• Exercise directions
Your response should contain every line from the data below that holds the string "category".

╭─ Material for this task

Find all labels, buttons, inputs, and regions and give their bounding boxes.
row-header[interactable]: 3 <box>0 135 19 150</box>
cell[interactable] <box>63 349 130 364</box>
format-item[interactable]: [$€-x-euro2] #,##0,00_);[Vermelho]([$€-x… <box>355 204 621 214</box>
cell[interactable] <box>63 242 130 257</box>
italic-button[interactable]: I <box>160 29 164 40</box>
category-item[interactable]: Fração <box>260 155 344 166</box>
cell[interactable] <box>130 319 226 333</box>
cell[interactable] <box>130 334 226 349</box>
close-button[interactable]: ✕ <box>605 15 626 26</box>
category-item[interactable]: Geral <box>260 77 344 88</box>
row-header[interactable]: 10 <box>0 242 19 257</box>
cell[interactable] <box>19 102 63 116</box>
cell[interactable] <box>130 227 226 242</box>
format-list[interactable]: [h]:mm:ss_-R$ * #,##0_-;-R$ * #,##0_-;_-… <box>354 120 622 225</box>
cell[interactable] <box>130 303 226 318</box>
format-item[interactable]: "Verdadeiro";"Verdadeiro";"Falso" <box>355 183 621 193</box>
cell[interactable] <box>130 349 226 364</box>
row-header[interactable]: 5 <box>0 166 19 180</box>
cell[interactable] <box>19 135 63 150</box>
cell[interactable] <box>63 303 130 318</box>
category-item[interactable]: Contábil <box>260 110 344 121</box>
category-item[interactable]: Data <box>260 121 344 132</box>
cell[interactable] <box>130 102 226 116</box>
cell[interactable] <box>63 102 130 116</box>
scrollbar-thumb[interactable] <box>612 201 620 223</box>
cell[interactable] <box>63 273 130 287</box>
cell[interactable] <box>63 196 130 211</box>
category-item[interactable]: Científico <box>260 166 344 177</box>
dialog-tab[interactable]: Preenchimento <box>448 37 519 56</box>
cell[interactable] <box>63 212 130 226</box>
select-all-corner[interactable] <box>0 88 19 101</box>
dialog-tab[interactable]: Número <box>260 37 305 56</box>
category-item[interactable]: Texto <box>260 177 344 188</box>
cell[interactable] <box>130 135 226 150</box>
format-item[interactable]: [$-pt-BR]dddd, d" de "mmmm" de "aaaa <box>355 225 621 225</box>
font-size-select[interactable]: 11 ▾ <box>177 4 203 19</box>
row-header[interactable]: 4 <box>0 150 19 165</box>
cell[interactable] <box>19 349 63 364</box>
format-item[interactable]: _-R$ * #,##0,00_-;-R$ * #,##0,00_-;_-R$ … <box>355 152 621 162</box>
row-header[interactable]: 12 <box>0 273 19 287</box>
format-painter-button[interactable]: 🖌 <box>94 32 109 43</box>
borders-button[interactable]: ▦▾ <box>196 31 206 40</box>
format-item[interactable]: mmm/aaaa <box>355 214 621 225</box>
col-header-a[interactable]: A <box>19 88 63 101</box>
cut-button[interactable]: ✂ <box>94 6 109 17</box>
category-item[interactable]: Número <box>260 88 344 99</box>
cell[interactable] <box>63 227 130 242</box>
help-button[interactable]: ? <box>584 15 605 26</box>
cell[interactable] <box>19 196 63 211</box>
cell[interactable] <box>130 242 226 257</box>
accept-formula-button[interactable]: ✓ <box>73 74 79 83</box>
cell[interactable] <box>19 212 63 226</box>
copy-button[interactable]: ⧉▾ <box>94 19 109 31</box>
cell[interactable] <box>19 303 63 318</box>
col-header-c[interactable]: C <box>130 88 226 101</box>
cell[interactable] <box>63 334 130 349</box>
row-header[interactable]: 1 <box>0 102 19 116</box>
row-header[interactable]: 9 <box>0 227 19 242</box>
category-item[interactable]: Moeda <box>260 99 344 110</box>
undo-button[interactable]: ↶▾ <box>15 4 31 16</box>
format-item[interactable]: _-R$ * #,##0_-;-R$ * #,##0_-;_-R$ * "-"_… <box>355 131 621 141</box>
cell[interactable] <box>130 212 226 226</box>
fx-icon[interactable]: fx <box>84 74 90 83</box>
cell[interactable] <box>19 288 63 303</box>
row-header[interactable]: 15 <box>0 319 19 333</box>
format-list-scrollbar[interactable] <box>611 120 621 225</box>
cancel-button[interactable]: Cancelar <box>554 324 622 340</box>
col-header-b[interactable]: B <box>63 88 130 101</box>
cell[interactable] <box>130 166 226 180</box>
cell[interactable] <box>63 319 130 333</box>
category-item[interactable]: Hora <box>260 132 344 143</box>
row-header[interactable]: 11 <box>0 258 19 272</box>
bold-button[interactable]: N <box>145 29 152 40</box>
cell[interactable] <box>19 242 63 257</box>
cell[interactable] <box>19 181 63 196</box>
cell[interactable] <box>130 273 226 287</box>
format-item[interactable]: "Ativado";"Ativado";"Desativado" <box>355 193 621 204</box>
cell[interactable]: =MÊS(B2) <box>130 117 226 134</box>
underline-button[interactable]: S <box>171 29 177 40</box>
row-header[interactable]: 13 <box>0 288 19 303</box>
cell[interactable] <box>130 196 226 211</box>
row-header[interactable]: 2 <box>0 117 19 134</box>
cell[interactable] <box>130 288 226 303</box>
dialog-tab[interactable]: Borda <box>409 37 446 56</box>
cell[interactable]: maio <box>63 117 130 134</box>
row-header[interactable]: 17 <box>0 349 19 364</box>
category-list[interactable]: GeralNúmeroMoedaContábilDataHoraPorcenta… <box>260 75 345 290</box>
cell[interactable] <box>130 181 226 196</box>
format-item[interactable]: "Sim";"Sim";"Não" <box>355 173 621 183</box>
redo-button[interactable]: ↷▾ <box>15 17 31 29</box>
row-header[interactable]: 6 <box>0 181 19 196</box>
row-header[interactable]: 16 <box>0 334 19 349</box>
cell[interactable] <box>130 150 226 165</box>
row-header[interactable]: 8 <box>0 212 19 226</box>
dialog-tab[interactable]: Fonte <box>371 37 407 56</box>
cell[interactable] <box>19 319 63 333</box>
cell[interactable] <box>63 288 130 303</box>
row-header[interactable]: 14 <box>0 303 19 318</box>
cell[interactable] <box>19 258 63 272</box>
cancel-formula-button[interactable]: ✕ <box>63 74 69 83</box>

╰─

• Problem solution
category-item[interactable]: Fração <box>260 155 344 166</box>
category-item[interactable]: Geral <box>260 77 344 88</box>
category-item[interactable]: Contábil <box>260 110 344 121</box>
category-item[interactable]: Data <box>260 121 344 132</box>
category-item[interactable]: Científico <box>260 166 344 177</box>
category-item[interactable]: Texto <box>260 177 344 188</box>
category-item[interactable]: Número <box>260 88 344 99</box>
category-item[interactable]: Moeda <box>260 99 344 110</box>
category-item[interactable]: Hora <box>260 132 344 143</box>
category-list[interactable]: GeralNúmeroMoedaContábilDataHoraPorcenta… <box>260 75 345 290</box>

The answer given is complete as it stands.